Partial update (mutateIn) inside transactions?

Hi,

Is there any way to do a partial update inside a transaction?

All I need is to update a single field, so I would like to avoid having to fetch the entire document and do a full update. The documents can be relatively big and performance for this use case is critical. For that reason I would also like to avoid using n1ql.

To clarify the transaction involves updates to several documents.

Thanks,
Lucas

Hi @Lucas_Majerowicz

There is no support for key-value Sub-Document support inside transactions at this time. Thanks for raising this though; requests like this help us know where to focus our engineering effort in the future.

It would be worth testing out the performance with N1QL. It won’t be quite as efficient as key-value Sub-Document for reasons including the query parsing cost, but if you use USE KEYs then there is no index lookup required and the query service can fetch the documents directly from the key-value service. And while the query service will be fetching the full documents, this will be intra-cluster.

Hi @graham.pople ,

Thanks for your prompt response.

Follow up question: say I have 100k ‘elements’ to process. For each element I need to do 1 full document update and 2 document partial updates. It’s important to have atomicity for the 3 updates of every element, but don’t need atomicity for the entire 100k elements. If the process fails in the middle, it’s ok as long elements are left in a consistent state: either 0 or 3 updates for every element.

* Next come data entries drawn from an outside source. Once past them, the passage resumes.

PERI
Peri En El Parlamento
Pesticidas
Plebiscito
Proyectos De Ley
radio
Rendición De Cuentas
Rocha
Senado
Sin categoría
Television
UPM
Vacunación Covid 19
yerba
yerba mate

To maximize performance, would it be better to have multiple parallel single-element transactions (100k transactions each having 3 updates)? Or maybe having each transaction update multiple elements would be better (fewer but bigger transactions, e.g. 10k transactions each one having 30 updates)?

Note that each document partial update would be done using n1ql as you suggested. So 1 replace and 2 queries using keys in a transaction.

Thanks again,
Lucas

Hi @Lucas_Majerowicz
Great question. Under the hood, each transaction attempt writes three times into a document called an Active Transaction Record (PENDING, COMMITTED, and removal). And each key-value document write (insert, replace, remove) is doubled - once for staging, once for committing. So 100k transactions each doing 1 element (3 updates) will be 100k * (3 ATR writes + 3 staging writes + 3 committing writes) = 900k total writes. While 10k transactions would be 10k * (3 ATR writes + 30 staging writes + 30 committing writes) = 630k total writes. So the fixed overhead-per-attempt of the ATR writes clearly steers towards less-but-larger transactions.

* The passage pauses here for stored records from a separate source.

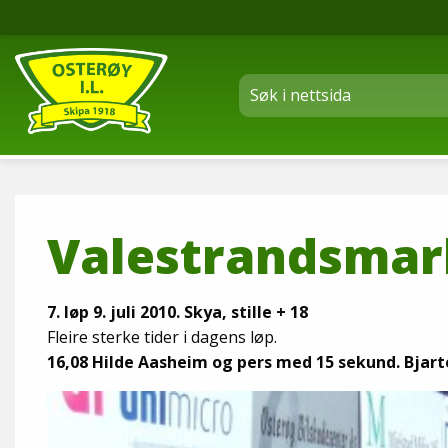
Valestrandsmar
7. løp 9. juli 2010. Skya, stille + 18
Fleire sterke tider i dagens løp.
16,08 Hilde Aasheim og pers med 15 sekund. Bjarte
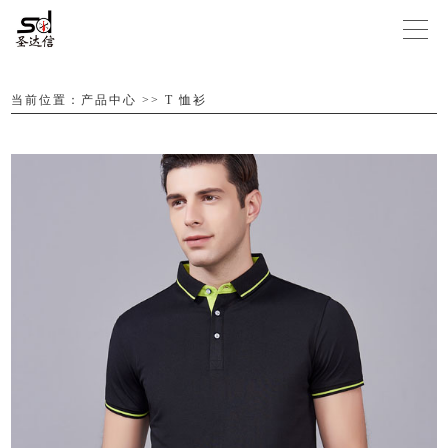
当前位置：
产品中心
>>
T 恤衫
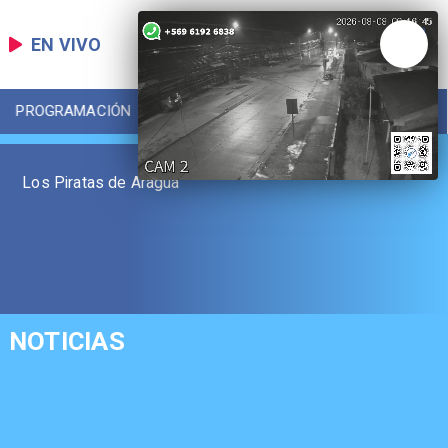
EN VIVO
PROGRAMACIÓN
LOCAL
DEPORTES
Los Piratas de Aragua
NOTICIAS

But there is a balancing act to achieve. If a transaction conflicts with another, it must rollback and retry, which adds more writes. Smaller transactions will probably be less likely to conflict. So that really depends on your workload - if conflicts are unlikely in your case, you can likely push to bigger transactions.

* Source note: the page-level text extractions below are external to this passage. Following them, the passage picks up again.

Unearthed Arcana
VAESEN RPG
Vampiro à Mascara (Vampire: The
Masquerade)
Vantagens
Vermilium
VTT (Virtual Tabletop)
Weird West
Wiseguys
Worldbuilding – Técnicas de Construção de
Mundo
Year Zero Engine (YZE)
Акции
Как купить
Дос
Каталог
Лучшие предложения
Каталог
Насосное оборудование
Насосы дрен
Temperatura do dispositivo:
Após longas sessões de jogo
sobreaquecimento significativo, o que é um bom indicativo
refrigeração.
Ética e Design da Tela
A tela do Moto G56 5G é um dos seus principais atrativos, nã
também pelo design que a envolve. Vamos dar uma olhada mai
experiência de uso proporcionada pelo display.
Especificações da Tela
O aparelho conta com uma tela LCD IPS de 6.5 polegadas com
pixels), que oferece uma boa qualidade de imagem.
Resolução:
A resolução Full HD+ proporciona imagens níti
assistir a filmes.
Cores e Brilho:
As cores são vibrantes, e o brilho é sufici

Those are the main performance considerations. The transactions protocol is very well distributed: writes will be distributed pretty evenly across all key-value nodes thanks to auto-sharding, and there are 1,024 Active Transaction Records by default to distribute over, so there aren’t any hotspots there that you need to avoid.

One final thing to note, since you are pushing these updates through N1QL, is the query service handles statements in serial. E.g. 3 query nodes will be processing at most 3 statements regardless of how many parallel transactions are taking place. This would be another factor that would steer me to recommend fewer-but-larger transactions.

Hi @graham.pople,

Thanks for the detailed answer. I’ll need to run some tests and see what transaction size gives the best performance.

Best,
Lucas

I realize this is old (I was looking for something else), but - Why not have the application get the document, then, in-memory, do the full update followed by the two partial updates, then replace the document? Even without the transaction, the update will be atomic.